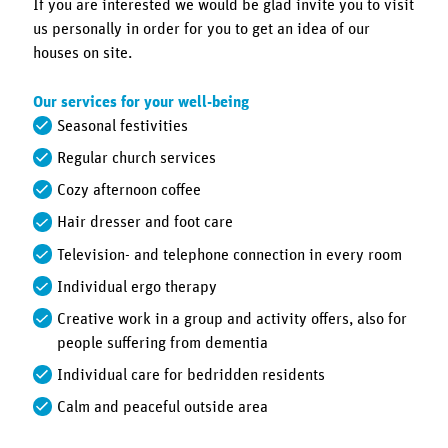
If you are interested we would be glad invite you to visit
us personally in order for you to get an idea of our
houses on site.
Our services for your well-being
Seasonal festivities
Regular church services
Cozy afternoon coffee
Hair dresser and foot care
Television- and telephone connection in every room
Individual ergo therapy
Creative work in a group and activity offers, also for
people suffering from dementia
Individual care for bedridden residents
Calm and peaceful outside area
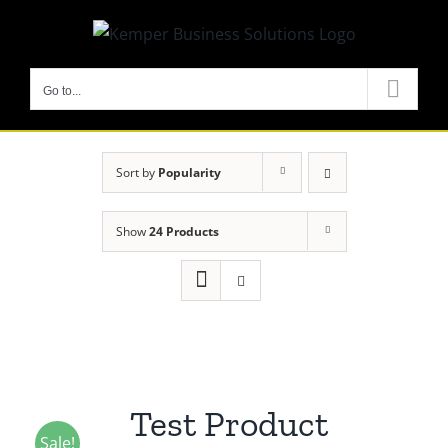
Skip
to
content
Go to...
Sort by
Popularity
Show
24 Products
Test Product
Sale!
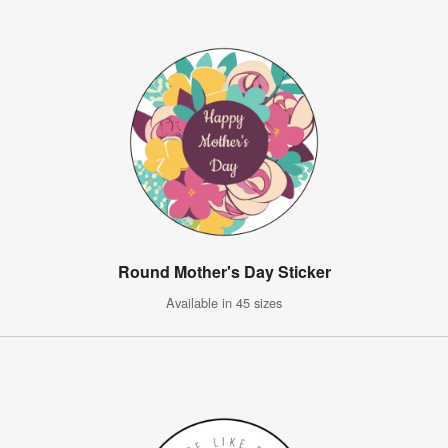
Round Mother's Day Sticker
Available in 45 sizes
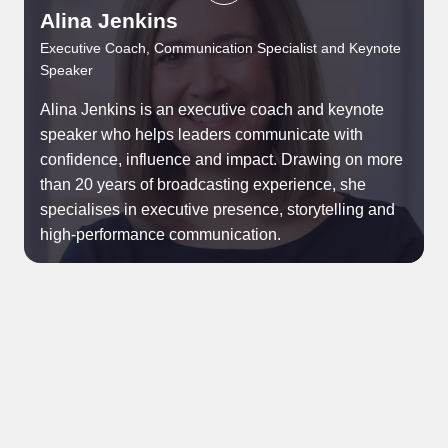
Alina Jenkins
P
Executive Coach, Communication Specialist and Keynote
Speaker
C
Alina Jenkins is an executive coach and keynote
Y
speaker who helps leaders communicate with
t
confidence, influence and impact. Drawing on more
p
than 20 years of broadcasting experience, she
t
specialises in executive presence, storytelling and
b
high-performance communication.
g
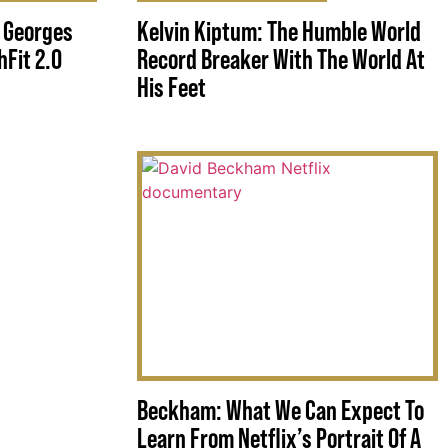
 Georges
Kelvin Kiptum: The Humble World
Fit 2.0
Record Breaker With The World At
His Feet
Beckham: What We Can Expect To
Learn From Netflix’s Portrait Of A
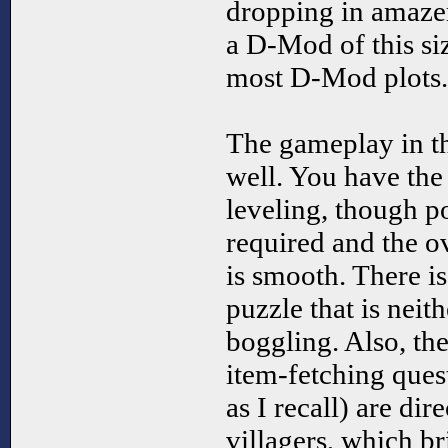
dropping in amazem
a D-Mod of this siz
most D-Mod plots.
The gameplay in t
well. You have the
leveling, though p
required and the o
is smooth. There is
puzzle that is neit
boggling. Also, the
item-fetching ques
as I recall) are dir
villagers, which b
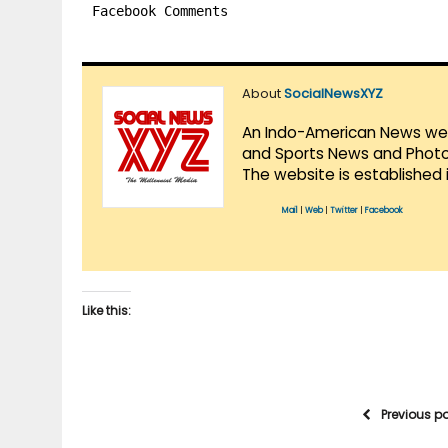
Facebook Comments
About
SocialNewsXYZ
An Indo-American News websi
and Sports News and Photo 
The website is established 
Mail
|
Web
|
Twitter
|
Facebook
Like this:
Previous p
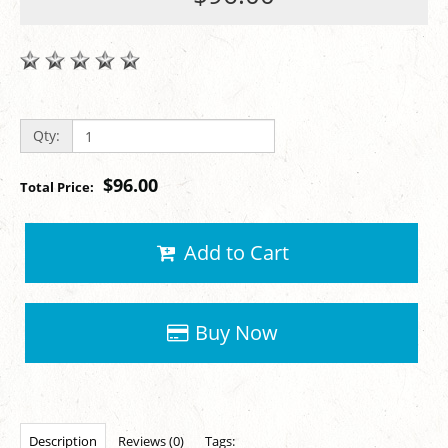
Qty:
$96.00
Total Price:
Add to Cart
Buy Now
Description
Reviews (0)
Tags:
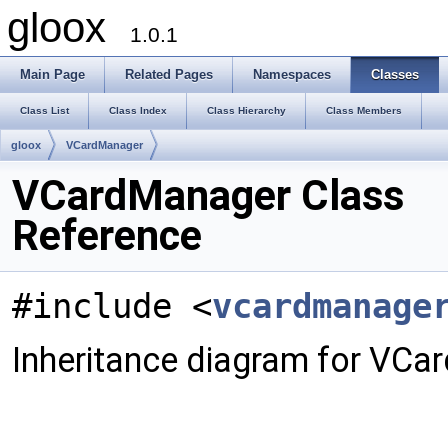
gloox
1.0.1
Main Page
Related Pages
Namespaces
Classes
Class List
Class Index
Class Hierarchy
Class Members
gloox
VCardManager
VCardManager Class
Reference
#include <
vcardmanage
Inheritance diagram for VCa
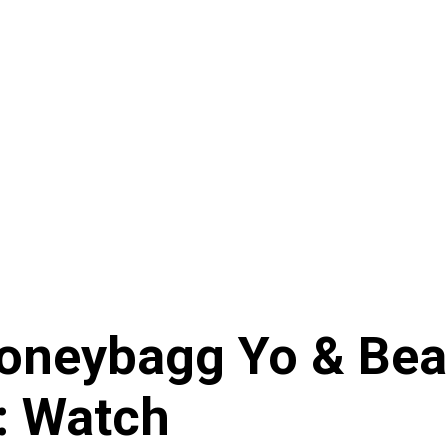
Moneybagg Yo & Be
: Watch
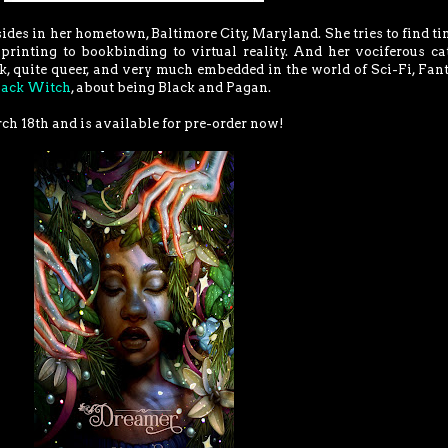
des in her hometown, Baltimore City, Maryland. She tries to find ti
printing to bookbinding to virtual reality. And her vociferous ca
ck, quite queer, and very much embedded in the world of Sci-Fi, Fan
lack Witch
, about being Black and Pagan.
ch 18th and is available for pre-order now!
------------
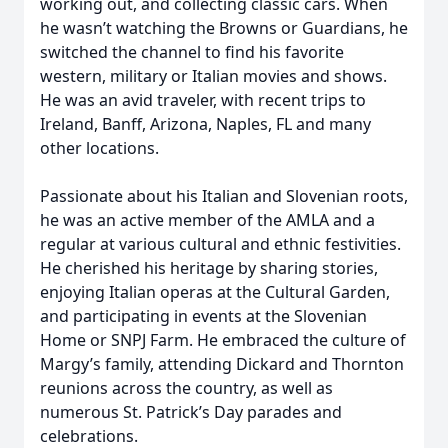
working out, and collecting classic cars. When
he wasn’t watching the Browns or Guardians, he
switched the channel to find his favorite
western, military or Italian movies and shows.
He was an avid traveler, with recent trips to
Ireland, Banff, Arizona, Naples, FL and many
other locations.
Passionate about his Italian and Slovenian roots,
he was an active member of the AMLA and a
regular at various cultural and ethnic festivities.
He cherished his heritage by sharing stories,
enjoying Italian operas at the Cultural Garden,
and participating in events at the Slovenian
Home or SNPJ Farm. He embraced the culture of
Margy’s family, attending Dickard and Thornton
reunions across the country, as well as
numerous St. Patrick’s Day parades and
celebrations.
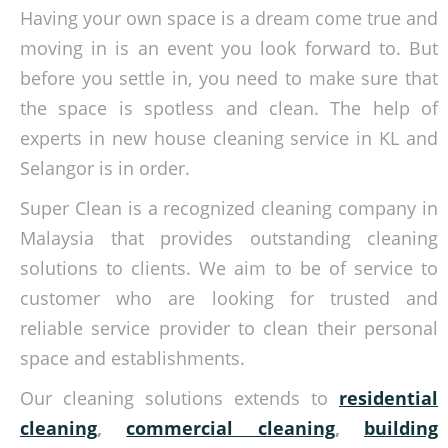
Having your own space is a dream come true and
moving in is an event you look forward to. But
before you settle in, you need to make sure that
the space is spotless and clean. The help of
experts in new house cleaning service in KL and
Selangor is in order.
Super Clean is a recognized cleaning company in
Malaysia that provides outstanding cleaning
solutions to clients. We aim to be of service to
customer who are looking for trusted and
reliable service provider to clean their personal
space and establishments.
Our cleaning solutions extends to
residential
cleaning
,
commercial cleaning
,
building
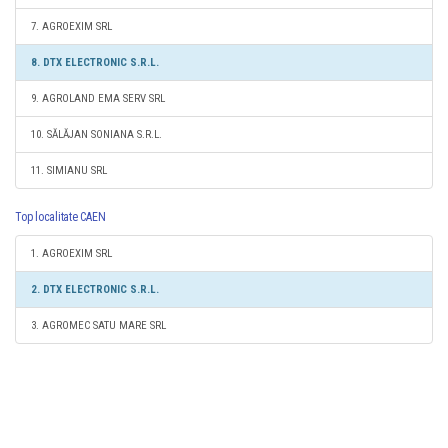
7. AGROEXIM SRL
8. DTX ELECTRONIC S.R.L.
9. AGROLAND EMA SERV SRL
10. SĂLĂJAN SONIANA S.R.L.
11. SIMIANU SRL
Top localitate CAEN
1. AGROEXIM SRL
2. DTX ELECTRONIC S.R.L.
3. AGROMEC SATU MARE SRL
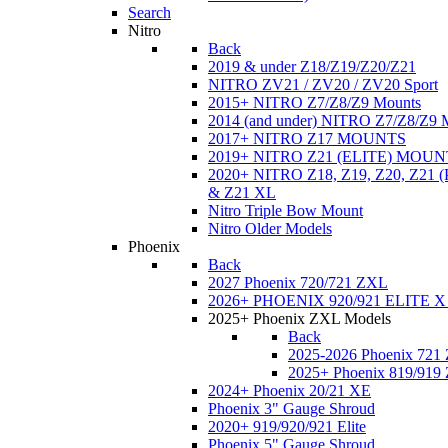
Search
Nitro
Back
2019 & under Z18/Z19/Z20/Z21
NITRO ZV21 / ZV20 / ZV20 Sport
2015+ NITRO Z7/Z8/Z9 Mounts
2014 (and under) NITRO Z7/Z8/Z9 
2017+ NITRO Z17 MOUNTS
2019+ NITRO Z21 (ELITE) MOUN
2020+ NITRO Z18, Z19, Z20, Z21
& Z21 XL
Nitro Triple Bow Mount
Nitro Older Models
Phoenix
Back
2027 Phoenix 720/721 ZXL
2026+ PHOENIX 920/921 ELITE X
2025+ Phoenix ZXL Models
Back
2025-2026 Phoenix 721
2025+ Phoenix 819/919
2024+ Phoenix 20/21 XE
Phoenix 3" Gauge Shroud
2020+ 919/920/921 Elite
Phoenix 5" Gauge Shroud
------------
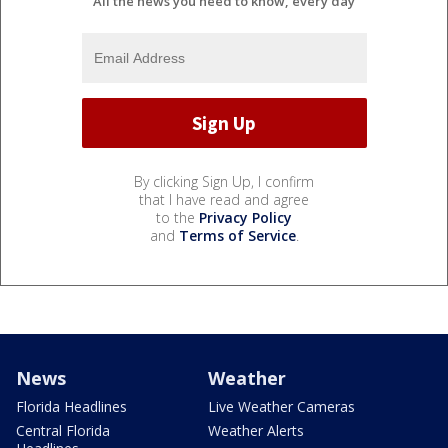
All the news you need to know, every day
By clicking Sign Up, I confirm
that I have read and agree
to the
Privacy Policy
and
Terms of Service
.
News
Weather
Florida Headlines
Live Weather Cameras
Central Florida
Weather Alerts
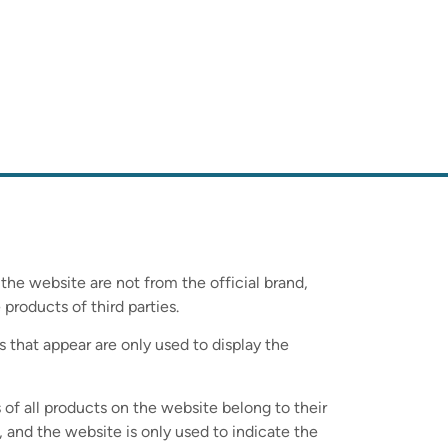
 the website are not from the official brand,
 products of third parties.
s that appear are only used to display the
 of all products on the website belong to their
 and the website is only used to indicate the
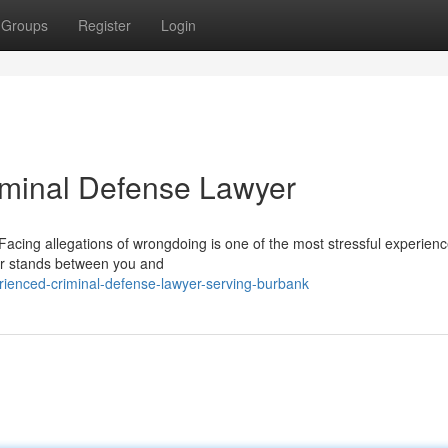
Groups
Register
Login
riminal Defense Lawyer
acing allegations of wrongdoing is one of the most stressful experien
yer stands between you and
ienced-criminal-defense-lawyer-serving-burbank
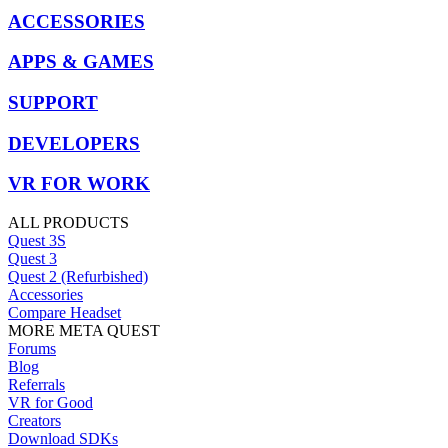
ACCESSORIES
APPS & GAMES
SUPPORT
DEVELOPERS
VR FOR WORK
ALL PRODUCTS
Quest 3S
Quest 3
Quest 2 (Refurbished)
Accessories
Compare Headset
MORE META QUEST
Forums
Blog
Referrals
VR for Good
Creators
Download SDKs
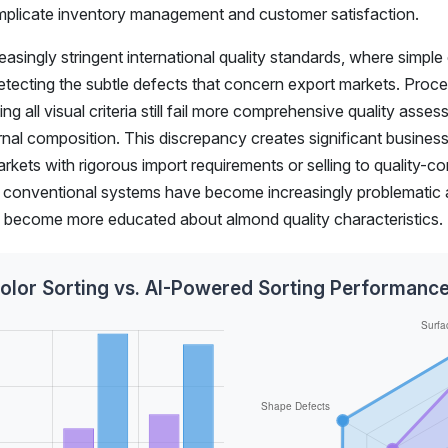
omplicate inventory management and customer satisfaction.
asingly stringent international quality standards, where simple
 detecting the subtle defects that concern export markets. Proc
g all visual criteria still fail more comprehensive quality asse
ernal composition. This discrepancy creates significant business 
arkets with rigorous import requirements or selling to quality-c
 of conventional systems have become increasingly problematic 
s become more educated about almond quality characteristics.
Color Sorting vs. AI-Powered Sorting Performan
------------
What is wanted is an exact copy of the lines above from the one containing "APPS & GAMES" through the one containing "Color Sorting vs.", with no pictures in it.

APPS & GAMES
SUPPORT
DEVELOPERS
VR FOR WORK
ALL PRODUCTS
Quest 3S
Quest 3
Quest 2 (Refurbished)
Accessories
Compare Headset
MORE META QUEST
Forums
Blog
Referrals
VR for Good
Creators
Download SDKs
omplicate inventory management and customer satisfaction.
asingly stringent international quality standards, where simple
 detecting the subtle defects that concern export markets. Proc
g all visual criteria still fail more comprehensive quality asse
ernal composition. This discrepancy creates significant business 
arkets with rigorous import requirements or selling to quality-c
 of conventional systems have become increasingly problematic 
s become more educated about almond quality characteristics.
Color Sorting vs. AI-Powered Sorting Performan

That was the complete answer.